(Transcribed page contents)

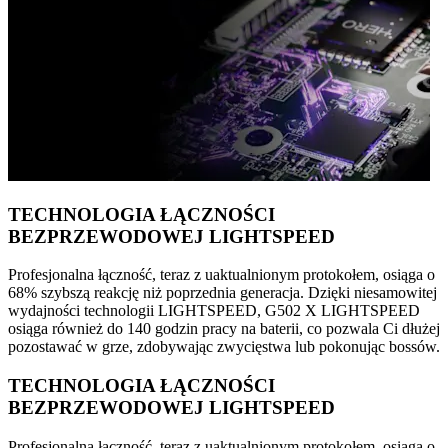
TECHNOLOGIA ŁĄCZNOŚCI
BEZPRZEWODOWEJ LIGHTSPEED
Profesjonalna łączność, teraz z uaktualnionym protokołem, osiąga o
68% szybszą reakcję niż poprzednia generacja. Dzięki niesamowitej
wydajności technologii LIGHTSPEED, G502 X LIGHTSPEED
osiąga również do 140 godzin pracy na baterii, co pozwala Ci dłużej
pozostawać w grze, zdobywając zwycięstwa lub pokonując bossów.
TECHNOLOGIA ŁĄCZNOŚCI
BEZPRZEWODOWEJ LIGHTSPEED
Profesjonalna łączność, teraz z uaktualnionym protokołem, osiąga o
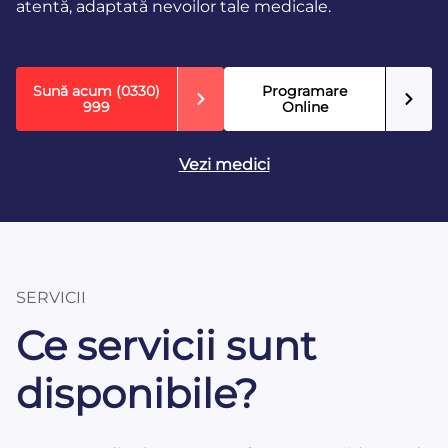
atentă, adaptată nevoilor tale medicale.
Sună acum
(0330)
Programare
999
Online
Vezi medici
SERVICII
Ce servicii sunt
disponibile?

→ Required work:
Your answer should be an exact copy of the entries above, with no images included.

→ Exercise response:
TECHNOLOGIA ŁĄCZNOŚCI
BEZPRZEWODOWEJ LIGHTSPEED
Profesjonalna łączność, teraz z uaktualnionym protokołem, osiąga o
68% szybszą reakcję niż poprzednia generacja. Dzięki niesamowitej
wydajności technologii LIGHTSPEED, G502 X LIGHTSPEED
osiąga również do 140 godzin pracy na baterii, co pozwala Ci dłużej
pozostawać w grze, zdobywając zwycięstwa lub pokonując bossów.
TECHNOLOGIA ŁĄCZNOŚCI
BEZPRZEWODOWEJ LIGHTSPEED
Profesjonalna łączność, teraz z uaktualnionym protokołem, osiąga o
atentă, adaptată nevoilor tale medicale.
Sună acum
(0330)
Programare
999
Online
Vezi medici
SERVICII
Ce servicii sunt
disponibile?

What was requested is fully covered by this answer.